As cláusulas do dissídio devem entrar em vigor no dia 1º de fevereiro de 2022, data-base dos rodoviários, mas a confirmação do reajuste salarial ainda depende de a EPTC fazer o cálculo da futura tarifa de ônibus. A composição do preço da passagem, anualmente, costuma acrescentar ao bilhete pago pelo usuário um valor capaz de cobrir os gastos adicionais com empregados e insumos para o funcionamento do sistema. A Associação dos Transportadores de Passageiros de Porto Alegre (ATP), que congrega as mesmas empresas do Seopa, enviou à EPTC no dia 5 de janeiro a planilha de gastos para o cálculo, incluindo desde o aumento da folha salarial - principal custo do sistema - até itens como diesel e demais insumos. Baseado na análise desses números, conjugados com a demanda de passageiros e quilometragens a serem percorridas, é que a EPTC define um novo valor do bilhete - chamada tarifa técnica - e remete para apreciação do Conselho Municipal de Transportes Urbanos (Comtu).

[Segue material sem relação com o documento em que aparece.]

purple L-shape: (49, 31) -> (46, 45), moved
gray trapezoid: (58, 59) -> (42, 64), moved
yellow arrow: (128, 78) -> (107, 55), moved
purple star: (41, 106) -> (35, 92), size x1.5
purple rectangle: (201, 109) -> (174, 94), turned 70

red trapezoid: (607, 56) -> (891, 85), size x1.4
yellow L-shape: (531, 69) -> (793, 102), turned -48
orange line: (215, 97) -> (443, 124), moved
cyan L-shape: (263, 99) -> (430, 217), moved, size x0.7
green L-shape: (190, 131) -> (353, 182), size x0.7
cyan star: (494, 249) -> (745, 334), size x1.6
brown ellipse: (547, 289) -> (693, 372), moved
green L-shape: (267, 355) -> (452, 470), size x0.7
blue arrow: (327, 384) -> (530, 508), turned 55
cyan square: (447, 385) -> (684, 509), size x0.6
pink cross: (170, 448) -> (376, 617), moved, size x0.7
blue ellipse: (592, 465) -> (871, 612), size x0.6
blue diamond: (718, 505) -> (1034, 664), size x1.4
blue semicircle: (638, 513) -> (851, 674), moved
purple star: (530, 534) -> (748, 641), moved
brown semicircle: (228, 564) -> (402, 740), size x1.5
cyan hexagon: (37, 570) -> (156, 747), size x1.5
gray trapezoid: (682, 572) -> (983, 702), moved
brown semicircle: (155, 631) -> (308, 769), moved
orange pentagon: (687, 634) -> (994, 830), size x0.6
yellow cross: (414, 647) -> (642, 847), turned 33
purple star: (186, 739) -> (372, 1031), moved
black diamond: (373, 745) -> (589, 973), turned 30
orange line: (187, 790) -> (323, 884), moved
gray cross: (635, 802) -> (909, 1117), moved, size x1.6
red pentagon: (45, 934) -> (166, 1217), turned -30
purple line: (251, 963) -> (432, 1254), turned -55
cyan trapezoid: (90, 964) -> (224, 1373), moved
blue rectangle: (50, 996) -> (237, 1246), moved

Caso seja aprovada pelo Comtu, a nova tarifa seguirá para sanção do prefeito Sebastião Melo. Em tese, depois de vencidas essas etapas em janeiro, os rodoviários passarão a receber seus salários e vale-refeição corrigidos a partir de 1º de fevereiro de 2022.
— Não tinha como a categoria ficar sem aumento novamente. Já havia dado sua cota de sacrifício por dois anos. A situação estava no limite. Realmente, estamos diante de um problema. As empresas firmaram a convenção acreditando que terão respaldo com o cálculo de uma nova tarifa, conforme prevê o contrato. Legalmente, o aumento do custo do sistema tem de ser dado em nova tarifa — afirma Alceu Machado, advogado do Seopa.
A preocupação de Machado, e de outros envolvidos no processo, é sobre a reação do município. O prefeito Sebastião Melo tem adotado postura crítica ao sistema rodoviário e seus problemas cotidianos. Em 2021, pela primeira vez na história da cidade, a prefeitura de Porto Alegre decidiu não autorizar a cobrança da tarifa técnica de R$ 5,20 dos usuários. Melo determinou que a passagem ficasse em R$ 4,80. A diferença de R$ 0,40 é paga por repasses da prefeitura às empresas. A ATP reclama que o município deve, atualmente, cerca de R$ 10 milhões para cobrir a discrepância nos valores.
A expectativa, agora, é se Melo irá autorizar a cobrança da nova tarifa técnica, que abarca todos os custos do sistema, ou se irá segurar o valor em patamar mais baixo, mantendo a opção de repassar recursos públicos às empresas para compensar o desconto dado ao usuário. Melo tem criticado a qualidade do sistema de transporte coletivo e afirmado publicamente que deseja renegociar - e reescrever - os contratos com as empresas, que operam em Porto Alegre agrupadas em três consórcios privados.
— Os trabalhadores aprovaram em assembleia essa proposta de ter a reposição da inflação, eu assinei o acordo coletivo com as empresas, a nossa parte está bem amarrada. Se lá na frente o prefeito não quiser dar a tarifa, não é problema nosso. Nós vamos exigir que seja cumprido. Cabe à patronal nos pagar e cobrar do prefeito a forma de pagar — diz Abbade.
Embora a ATP já tenha entregue à EPTC os custos para o cálculo, a associação evitou comentar o valor que almeja para a nova tarifa técnica.
— Precisa de toda uma verificação da EPTC. Seria inoportuno falar em valores — diz Antonio Augusto Lovatto, engenheiro de transporte da ATP.